I am biased, of course, but I often marvel at the number of aspects in modern life that have a Scot to thank for them. The television and the telephone are the most famous examples, but there are thousands more. The post-Culloden purge in the 1700s and the cultural genocide of the Highland Clearances in the 1800s (calm down: Ed) dispersed Scots far and wide around the world, enabling them to help young nations such as the U.S. flourish. Elliott, by the way, is a Scots name.
The topical term “stagflation,” referring to stagnant economic growth and high consumer price inflation, has a Scottish connection. British politician, Iain Macleod, was the first to use the term in a 1965 speech in the House of Commons:
“We now have the worst of both worlds — not just inflation on the one side or stagnation on the other, but both of them together. We have a sort of ‘stagflation’ situation.”
(Incidentally, Macleod was a “playboy and professional bridge player,” who fought in an eventful war and survived the D-Day Landings. If you like colorful obituaries, his is worth a read here.)
Since Macleod first coined it, the term stagflation has been used widely and is being thought about ever more frequently now. The prospect of a slowing global economy combined with still-high consumer price inflation is causing many to think that stagflation is ahead. Judging by the Elliott wave pattern in the chart below, they might be correct.

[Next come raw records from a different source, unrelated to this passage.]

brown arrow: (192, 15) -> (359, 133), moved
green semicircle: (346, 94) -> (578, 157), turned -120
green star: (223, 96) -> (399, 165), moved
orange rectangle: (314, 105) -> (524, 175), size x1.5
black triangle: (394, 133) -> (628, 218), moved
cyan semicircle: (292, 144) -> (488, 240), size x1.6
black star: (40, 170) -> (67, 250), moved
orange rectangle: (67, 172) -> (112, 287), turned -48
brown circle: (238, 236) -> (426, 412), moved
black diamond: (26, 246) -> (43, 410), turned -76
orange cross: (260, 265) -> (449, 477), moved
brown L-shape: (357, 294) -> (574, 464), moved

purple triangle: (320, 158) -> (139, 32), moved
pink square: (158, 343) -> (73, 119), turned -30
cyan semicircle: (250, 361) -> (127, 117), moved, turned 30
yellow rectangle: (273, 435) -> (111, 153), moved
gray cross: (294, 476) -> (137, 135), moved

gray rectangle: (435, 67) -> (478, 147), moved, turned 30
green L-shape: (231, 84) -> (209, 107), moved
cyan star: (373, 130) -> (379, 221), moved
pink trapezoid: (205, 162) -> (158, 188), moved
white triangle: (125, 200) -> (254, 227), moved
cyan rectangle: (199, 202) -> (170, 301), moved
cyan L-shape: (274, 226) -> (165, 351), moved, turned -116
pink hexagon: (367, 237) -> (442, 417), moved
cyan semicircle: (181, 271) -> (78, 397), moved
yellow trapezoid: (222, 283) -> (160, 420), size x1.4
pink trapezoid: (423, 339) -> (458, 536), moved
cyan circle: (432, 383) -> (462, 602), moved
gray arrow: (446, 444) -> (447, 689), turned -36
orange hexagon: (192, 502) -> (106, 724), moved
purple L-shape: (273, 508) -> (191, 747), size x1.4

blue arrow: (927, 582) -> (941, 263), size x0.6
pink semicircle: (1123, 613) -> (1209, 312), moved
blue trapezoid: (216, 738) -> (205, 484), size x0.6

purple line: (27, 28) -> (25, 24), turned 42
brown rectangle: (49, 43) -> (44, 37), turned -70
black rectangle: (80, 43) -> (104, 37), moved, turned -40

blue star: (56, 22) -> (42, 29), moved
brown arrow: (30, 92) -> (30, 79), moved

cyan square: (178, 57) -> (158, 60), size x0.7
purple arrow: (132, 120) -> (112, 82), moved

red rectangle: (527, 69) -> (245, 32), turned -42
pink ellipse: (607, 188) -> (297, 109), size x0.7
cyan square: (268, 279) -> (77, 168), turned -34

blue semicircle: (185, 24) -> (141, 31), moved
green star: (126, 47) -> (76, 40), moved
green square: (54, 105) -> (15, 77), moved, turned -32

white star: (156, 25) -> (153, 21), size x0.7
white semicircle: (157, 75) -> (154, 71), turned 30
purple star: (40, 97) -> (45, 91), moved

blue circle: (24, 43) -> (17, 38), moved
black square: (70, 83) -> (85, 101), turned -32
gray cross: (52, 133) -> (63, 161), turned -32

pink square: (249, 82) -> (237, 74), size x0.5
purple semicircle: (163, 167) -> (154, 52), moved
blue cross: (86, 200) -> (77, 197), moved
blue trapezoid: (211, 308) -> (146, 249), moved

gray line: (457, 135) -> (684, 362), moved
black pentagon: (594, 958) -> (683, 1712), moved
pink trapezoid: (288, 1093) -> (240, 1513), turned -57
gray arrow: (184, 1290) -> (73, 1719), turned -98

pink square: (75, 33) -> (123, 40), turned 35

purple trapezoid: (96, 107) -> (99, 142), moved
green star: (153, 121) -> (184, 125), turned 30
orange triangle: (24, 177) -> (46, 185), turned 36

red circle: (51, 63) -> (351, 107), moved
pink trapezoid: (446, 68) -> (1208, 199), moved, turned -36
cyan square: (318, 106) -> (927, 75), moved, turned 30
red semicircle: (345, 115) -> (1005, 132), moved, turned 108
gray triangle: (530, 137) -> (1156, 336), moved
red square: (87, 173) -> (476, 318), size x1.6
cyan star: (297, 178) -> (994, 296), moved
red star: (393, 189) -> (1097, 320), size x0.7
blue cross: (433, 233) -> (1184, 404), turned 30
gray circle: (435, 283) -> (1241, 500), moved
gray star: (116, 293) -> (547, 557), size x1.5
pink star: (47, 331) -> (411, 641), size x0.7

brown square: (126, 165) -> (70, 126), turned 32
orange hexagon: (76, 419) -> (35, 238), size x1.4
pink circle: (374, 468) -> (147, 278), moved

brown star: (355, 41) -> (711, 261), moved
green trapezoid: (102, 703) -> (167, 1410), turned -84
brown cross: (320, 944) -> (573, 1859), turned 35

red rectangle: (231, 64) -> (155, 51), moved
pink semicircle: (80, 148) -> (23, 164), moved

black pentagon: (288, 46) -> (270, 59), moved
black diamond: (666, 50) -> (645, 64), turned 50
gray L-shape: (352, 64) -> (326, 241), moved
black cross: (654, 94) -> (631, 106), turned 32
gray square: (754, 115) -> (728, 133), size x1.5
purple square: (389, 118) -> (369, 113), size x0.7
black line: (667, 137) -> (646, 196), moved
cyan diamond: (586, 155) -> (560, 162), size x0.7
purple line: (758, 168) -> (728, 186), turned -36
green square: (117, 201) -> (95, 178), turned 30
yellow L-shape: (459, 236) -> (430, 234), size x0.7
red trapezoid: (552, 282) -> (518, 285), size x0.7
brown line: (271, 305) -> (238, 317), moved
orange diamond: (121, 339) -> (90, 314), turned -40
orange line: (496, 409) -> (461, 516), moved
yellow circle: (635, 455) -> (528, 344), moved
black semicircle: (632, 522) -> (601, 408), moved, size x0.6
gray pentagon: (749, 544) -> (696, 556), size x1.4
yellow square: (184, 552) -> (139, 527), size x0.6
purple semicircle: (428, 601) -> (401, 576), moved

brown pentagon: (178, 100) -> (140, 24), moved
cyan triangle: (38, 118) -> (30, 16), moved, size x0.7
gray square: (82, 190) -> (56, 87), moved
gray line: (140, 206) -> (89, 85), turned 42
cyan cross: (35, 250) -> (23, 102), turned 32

The chart shows the 10-year “Break Even” rate for Treasury Inflation Protected Securities (TIPS), a measure of consumer price inflation expectations. We have shown this chart a few times over the past couple of years, pointing out the clear five wave advance. EWI colleague, Jordan Kotick, has also identified a similar pattern in the 30-year tenor. There are two key takeaways here.
Firstly, the decline from the high is not over and so it seems likely that consumer price inflation expectations, despite all the geopolitical brouhaha, will continue to decline in the short-term.
Secondly, in Elliott Wave terms, a five-wave advance, followed by a three-wave correction would make it almost certain that another advance is coming.
So, do we get a growth scare, which would very probably coincide with private debt deflation, followed by a (war-induced) period of accelerating consumer prices? We can guess all we like. All we know is what the chart is telling us. If this current decline ends up being three waves, as we suspect, get ready for another period of accelerating prices.